#### What needs to be done:
Each record should be copied exactly into the answer, and no picture should go with it.

[Items from a dataset]
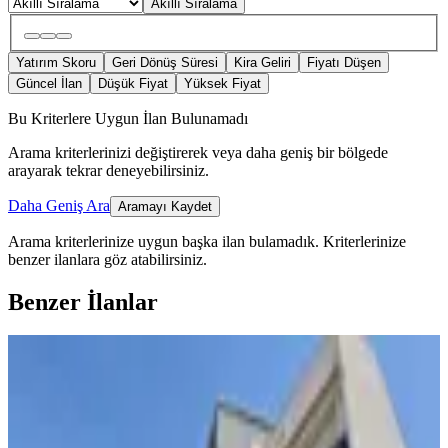
Akıllı Sıralama
Yatırım Skoru
Geri Dönüş Süresi
Kira Geliri
Fiyatı Düşen
Güncel İlan
Düşük Fiyat
Yüksek Fiyat
Bu Kriterlere Uygun İlan Bulunamadı
Arama kriterlerinizi değiştirerek veya daha geniş bir bölgede
arayarak tekrar deneyebilirsiniz.
Daha Geniş Ara
Aramayı Kaydet
Arama kriterlerinize uygun başka ilan bulamadık.
Kriterlerinize
benzer ilanlara göz atabilirsiniz.
Benzer İlanlar
ÖNE ÇIKAN
Kayalardan Xl 2+1 Manzaralı Lüks
Dubleks Daire
Osmangazi, Yunuseli Mahallesi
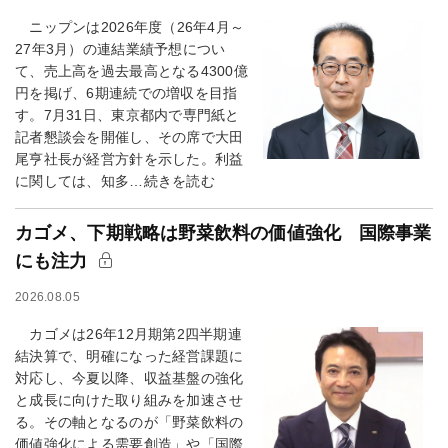
ニップンは2026年度（26年4月～
27年3月）の連結業績予想につい
て、売上高を過去最高となる4300億
円を掲げ、6期連続での増収を目指
す。7月31日、東京都内で専門紙と
記者懇談会を開催し、その席で大田
尾亨社長が経営方針を示した。利益
に関しては、知多…続きを読む
カゴメ、下期戦略は野菜飲料の価値強化 国際事業
にも注力
2026.08.05
カゴメは26年12月期第2四半期連
結決算で、明確になった経営課題に
対応し、今夏以降、収益基盤の強化
と成長に向けた取り組みを加速させ
る。その軸となるのが「野菜飲料の
価値強化による需要創造」や「国際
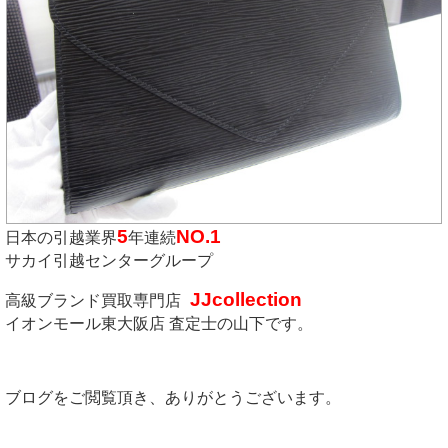
5
NO.1
日本の引越業界
年連続
サカイ引越センターグループ
JJcollection
高級ブランド買取専門店
イオンモール東大阪店 査定士の山下です。
ブログをご閲覧頂き、ありがとうございます。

#### Exercise result:
Akıllı Sıralama
Yatırım Skoru
Geri Dönüş Süresi
Kira Geliri
Fiyatı Düşen
Güncel İlan
Düşük Fiyat
Yüksek Fiyat
Bu Kriterlere Uygun İlan Bulunamadı
Arama kriterlerinizi değiştirerek veya daha geniş bir bölgede
arayarak tekrar deneyebilirsiniz.
Daha Geniş Ara
Aramayı Kaydet
Arama kriterlerinize uygun başka ilan bulamadık.
Kriterlerinize
benzer ilanlara göz atabilirsiniz.
Benzer İlanlar
ÖNE ÇIKAN
Kayalardan Xl 2+1 Manzaralı Lüks
Dubleks Daire
Osmangazi, Yunuseli Mahallesi
ニップンは2026年度（26年4月～
27年3月）の連結業績予想につい
て、売上高を過去最高となる4300億
円を掲げ、6期連続での増収を目指
す。7月31日、東京都内で専門紙と
記者懇談会を開催し、その席で大田
尾亨社長が経営方針を示した。利益
に関しては、知多…続きを読む
カゴメ、下期戦略は野菜飲料の価値強化 国際事業
にも注力
2026.08.05
カゴメは26年12月期第2四半期連
結決算で、明確になった経営課題に
対応し、今夏以降、収益基盤の強化
と成長に向けた取り組みを加速させ
る。その軸となるのが「野菜飲料の
価値強化による需要創造」や「国際
5
NO.1
日本の引越業界
年連続
サカイ引越センターグループ
JJcollection
高級ブランド買取専門店
イオンモール東大阪店 査定士の山下です。
ブログをご閲覧頂き、ありがとうございます。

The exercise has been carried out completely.